You all may have seen those small aligned black dots on your car windshield. But you may not know what is their actual purpose. Why are they embed there? Should we scrap and remove it all? Here is the answer to all these questions.
These black dots are called as black bands or Frit. According to the major Japanese glass manufacture, Nippon Sheet Glass Co., a huge player in the auto industry, the black band around the edge of the glass is called “frit,” a baked-in ceramic paint that’s essentially impossible to scrape off. That frit band along the edge of the glass, he told me, serves three main purposes.
Most importantly, it acts to prevents ultraviolet sun rays from deteriorating the urethane sealant. That matters, because the sealant doesn’t just keep rain out of the car, it actually holds the glass in place. The last thing you want is the sun to cook your adhesive, and send your window flying out the next time you hit a speed bump.
The frit band also acts to provide a rougher surface for that adhesive to stick to, and it’s a visual barrier, preventing people from seeing that nasty glue from outside.
Auto manufacturers used to use gaskets to keep windows sealed from the elements, and over top of that gasket, they’d fasten chrome trim to prevent the windshield from rattling out.
In the ‘50s and ‘60s, as auto manufacturers began transitioning from metal trim to adhesives to hold the glass in place, a way of protecting the glue and ensuring good adhesion became necessary, and eventually, the frit band became standard on essentially all automotive windshields.

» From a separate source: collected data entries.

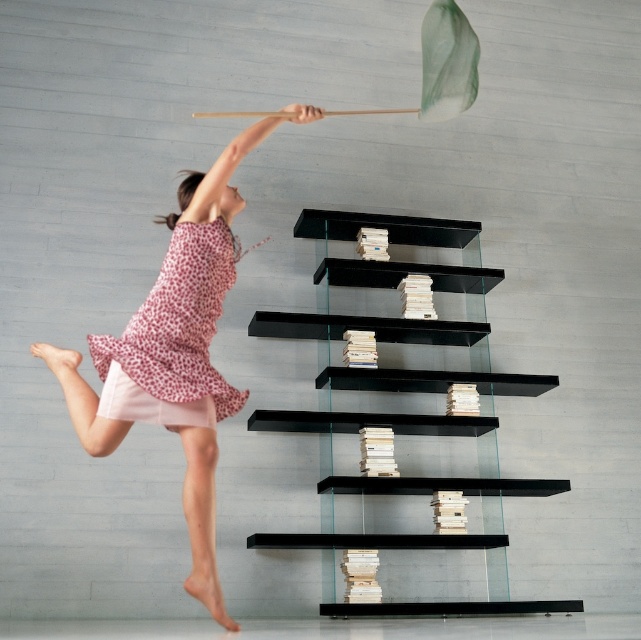 Who is shorter, black glass shelves at center or pink dotted fabric dress at upper left?

With less height is pink dotted fabric dress at upper left.

Which is more to the left, black glass shelves at center or pink dotted fabric dress at upper left?

pink dotted fabric dress at upper left is more to the left.

Between point (319, 216) and point (212, 380), which one is positioned behind?

Positioned behind is point (319, 216).

Find the location of a particular element. This screenshot has height=640, width=641. black glass shelves at center is located at coordinates (404, 426).

Does black glass shelves at center lie in front of pink dotted dress at upper left?

No, it is behind pink dotted dress at upper left.

Is black glass shelves at center shorter than pink dotted dress at upper left?

No.

Describe the element at coordinates (404, 426) in the screenshot. I see `black glass shelves at center` at that location.

Locate an element on the screen. black glass shelves at center is located at coordinates (404, 426).

Looking at this image, does pink dotted dress at upper left appear over pink dotted fabric dress at upper left?

No, pink dotted dress at upper left is not above pink dotted fabric dress at upper left.

Is pink dotted dress at upper left thinner than pink dotted fabric dress at upper left?

No.

Does point (204, 449) come farther from viewer compared to point (163, 289)?

That is False.

Identify the location of pink dotted dress at upper left. (201, 516).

The “dot-matrix” you see on windows is a halftone pattern, serving an aesthetic purpose. The pattern simulates a smooth gradient by gradually decreasing the size of the solid black dots as it moves inwards. This provides a more visually pleasing transition from the black frit band to the transparent glass.
Windshields are bent in a hot oven and that, because the frit band is black, it tends to heat up faster than the transparent glass. A sharp thermal gradient between the frit and the clear glass can cause optical distortion, or “lensing,” so faded dots are used to help create a evener temperature distribution, minimizing this distortion (and also hiding it from view).
On modern cars, there’s another group of dots on the windshield right behind the rearview mirror. As shown in the clip below, these dots, called the “third visor frit,” are there to help block the sun as it beams in from between the two front sun-visors.
So there you go: the dots on the edges of your windows are there to provide a smooth transition from that crucial solid black frit band in order to prevent distortion and to look more aesthetically pleasing, while the dots behind your rearview mirror keep the sun from your eyes.